------ Records provided ------
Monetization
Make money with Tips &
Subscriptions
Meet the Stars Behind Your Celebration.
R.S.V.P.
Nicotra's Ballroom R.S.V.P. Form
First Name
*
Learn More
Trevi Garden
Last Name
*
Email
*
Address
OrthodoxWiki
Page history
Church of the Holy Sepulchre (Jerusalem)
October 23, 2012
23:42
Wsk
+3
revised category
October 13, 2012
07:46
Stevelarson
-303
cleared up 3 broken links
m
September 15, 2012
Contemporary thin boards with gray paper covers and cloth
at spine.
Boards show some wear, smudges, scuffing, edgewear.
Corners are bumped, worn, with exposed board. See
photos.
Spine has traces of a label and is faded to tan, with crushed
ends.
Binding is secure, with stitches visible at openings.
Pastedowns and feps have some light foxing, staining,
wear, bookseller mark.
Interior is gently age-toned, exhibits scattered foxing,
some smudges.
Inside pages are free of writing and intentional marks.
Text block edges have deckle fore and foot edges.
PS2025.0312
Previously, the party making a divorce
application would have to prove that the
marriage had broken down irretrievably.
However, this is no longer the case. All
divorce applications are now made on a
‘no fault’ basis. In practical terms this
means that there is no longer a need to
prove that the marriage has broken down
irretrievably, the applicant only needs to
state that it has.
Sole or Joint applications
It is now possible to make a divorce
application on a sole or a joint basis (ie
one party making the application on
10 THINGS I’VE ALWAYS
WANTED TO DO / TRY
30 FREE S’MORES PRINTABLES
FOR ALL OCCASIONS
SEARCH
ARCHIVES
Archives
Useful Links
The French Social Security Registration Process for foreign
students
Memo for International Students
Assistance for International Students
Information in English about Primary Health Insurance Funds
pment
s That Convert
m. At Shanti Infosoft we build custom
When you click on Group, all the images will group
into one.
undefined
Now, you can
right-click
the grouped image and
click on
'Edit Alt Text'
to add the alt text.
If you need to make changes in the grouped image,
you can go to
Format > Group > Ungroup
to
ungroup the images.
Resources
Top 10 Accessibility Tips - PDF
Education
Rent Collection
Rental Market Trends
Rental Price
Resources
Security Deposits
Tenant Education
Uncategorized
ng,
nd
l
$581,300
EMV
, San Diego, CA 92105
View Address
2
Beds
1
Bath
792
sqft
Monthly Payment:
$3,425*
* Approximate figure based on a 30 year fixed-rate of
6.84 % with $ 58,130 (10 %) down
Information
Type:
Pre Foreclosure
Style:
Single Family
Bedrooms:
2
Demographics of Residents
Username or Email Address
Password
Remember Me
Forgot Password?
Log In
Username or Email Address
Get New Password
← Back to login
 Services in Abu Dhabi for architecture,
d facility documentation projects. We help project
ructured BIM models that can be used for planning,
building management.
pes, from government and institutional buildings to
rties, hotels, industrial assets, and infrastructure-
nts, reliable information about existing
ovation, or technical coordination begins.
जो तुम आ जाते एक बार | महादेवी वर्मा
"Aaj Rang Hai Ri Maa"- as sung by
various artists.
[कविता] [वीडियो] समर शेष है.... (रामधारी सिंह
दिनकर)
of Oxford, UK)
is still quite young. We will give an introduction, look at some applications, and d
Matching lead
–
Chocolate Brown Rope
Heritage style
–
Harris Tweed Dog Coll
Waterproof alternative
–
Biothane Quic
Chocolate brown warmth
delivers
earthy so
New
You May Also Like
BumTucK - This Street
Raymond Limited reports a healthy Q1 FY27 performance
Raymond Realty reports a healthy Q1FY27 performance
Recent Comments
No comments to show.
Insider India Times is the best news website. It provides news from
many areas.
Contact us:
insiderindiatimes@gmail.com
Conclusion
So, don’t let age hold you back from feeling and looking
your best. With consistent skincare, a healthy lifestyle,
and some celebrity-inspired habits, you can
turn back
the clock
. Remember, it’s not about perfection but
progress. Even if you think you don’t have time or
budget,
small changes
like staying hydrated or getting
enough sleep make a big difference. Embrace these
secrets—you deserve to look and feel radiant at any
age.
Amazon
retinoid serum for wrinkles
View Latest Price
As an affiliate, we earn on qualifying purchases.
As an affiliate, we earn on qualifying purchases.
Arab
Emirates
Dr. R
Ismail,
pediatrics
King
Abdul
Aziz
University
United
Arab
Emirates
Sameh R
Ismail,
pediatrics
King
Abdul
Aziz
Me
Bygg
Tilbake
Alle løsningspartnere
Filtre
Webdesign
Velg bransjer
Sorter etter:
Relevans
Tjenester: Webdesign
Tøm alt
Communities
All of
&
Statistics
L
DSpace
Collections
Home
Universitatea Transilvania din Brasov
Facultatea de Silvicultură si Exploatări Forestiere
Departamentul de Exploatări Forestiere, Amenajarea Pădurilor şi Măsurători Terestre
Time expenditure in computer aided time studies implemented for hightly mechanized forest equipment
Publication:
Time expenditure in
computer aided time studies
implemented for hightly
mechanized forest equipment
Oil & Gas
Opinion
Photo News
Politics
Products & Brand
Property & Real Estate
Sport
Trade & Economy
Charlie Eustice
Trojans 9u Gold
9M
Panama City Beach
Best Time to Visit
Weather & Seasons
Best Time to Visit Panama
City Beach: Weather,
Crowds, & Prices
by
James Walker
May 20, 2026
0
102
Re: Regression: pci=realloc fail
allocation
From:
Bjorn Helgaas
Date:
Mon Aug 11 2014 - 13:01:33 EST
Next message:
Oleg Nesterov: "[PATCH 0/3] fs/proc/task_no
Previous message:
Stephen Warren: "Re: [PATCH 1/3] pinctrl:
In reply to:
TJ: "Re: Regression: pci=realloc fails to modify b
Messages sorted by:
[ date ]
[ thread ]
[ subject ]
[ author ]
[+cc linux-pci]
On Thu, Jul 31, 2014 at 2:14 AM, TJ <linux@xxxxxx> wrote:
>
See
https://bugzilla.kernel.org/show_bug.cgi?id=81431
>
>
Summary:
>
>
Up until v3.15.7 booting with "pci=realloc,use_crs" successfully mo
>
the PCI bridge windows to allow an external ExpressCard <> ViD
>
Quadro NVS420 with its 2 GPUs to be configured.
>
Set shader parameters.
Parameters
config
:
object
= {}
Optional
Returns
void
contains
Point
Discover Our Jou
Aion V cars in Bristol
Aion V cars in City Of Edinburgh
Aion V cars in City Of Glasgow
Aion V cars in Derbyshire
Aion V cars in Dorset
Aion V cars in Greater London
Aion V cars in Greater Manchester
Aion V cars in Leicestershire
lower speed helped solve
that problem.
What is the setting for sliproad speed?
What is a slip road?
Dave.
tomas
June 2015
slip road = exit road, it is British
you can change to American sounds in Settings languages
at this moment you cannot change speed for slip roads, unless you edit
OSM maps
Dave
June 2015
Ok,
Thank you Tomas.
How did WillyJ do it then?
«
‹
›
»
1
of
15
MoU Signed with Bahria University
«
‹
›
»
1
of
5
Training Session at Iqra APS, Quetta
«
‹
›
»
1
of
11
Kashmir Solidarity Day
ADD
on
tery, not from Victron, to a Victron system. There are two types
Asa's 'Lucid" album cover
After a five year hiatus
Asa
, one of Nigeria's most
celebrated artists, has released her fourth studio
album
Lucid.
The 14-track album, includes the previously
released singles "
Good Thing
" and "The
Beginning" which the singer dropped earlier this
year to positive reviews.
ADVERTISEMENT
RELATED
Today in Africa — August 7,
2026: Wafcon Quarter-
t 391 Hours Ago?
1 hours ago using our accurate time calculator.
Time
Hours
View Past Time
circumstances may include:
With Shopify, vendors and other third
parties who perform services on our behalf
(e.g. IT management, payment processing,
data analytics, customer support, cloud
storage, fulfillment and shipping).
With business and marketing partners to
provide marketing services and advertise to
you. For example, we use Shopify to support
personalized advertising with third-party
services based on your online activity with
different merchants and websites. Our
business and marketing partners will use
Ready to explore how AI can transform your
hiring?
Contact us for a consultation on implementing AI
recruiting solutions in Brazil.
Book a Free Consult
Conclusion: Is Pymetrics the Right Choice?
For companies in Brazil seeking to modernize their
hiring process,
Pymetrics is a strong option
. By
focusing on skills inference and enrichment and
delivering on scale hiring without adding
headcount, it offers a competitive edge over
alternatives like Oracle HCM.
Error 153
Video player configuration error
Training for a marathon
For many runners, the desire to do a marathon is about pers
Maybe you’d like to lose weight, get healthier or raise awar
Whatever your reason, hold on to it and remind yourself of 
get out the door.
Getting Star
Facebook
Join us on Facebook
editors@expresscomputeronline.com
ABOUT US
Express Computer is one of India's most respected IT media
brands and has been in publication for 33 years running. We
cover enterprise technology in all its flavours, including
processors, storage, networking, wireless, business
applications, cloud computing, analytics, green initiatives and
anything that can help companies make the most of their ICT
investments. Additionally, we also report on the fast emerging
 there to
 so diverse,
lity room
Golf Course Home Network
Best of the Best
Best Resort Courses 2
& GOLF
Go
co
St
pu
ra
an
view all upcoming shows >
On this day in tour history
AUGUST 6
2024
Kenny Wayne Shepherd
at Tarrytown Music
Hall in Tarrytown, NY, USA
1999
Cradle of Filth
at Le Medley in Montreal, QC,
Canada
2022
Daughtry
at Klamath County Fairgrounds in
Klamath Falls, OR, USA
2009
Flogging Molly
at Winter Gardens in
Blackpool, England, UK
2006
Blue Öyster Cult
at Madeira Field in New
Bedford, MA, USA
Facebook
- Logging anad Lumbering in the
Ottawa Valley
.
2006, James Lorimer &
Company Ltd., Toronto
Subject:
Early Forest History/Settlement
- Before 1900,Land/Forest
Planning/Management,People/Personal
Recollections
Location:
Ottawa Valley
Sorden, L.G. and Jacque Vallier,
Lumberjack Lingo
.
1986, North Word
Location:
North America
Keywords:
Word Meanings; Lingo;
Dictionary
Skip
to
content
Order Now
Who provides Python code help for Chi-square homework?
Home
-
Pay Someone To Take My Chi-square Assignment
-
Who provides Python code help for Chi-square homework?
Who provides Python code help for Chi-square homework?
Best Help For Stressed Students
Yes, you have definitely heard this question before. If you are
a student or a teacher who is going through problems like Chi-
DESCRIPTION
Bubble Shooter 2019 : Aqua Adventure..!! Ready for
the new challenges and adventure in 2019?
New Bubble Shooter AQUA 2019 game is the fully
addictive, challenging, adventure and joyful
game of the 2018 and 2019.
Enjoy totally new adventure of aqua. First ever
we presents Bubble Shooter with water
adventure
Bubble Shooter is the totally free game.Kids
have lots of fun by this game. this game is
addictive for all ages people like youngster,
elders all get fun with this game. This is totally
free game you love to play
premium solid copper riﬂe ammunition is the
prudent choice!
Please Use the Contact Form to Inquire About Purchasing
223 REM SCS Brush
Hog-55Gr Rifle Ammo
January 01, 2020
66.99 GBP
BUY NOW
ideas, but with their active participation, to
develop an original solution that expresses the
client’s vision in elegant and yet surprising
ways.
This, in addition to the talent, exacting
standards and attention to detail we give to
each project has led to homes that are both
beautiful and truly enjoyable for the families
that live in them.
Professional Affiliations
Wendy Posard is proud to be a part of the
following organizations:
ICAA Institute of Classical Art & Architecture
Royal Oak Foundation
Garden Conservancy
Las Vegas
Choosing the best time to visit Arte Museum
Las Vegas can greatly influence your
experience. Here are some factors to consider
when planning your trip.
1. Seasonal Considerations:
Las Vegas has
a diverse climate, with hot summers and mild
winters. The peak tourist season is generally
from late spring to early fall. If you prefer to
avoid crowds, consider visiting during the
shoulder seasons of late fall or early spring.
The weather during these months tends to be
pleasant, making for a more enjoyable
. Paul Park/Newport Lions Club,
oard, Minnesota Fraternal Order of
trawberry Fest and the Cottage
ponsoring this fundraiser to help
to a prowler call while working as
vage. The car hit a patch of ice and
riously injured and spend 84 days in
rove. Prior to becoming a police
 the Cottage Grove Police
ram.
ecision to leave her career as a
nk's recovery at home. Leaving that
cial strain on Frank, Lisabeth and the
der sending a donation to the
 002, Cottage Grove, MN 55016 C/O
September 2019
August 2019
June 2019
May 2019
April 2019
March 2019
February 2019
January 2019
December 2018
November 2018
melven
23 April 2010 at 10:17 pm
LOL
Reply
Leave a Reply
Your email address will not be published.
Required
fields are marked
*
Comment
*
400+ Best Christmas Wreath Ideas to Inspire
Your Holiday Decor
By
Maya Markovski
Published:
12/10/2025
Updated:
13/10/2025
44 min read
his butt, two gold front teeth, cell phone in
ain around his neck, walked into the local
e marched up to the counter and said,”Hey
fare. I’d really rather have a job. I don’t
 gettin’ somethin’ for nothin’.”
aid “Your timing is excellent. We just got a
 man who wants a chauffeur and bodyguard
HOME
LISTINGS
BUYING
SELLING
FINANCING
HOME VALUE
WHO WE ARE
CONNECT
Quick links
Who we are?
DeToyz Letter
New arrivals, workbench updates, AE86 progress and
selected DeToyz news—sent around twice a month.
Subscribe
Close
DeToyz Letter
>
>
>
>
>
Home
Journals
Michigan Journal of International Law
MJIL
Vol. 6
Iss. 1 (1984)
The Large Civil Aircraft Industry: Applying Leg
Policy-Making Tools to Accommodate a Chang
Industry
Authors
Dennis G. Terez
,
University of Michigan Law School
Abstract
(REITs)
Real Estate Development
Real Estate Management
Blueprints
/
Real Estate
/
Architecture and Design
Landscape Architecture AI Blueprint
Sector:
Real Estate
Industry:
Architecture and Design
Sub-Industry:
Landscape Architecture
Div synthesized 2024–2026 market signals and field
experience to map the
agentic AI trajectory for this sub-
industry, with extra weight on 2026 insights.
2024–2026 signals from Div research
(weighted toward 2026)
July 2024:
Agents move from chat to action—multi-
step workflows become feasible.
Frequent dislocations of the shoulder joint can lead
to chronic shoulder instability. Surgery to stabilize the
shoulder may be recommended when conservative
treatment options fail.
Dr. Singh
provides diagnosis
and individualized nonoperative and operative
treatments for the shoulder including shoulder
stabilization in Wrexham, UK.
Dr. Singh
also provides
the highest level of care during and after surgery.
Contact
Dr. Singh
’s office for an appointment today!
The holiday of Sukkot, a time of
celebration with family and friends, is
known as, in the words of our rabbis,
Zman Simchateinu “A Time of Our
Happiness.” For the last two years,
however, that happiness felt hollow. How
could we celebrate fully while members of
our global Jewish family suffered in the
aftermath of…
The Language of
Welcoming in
------
[Task objective]:
Using the material, count the lines where the word "Lingo" appears. Give the number by itself.

[Reply to the task]:
2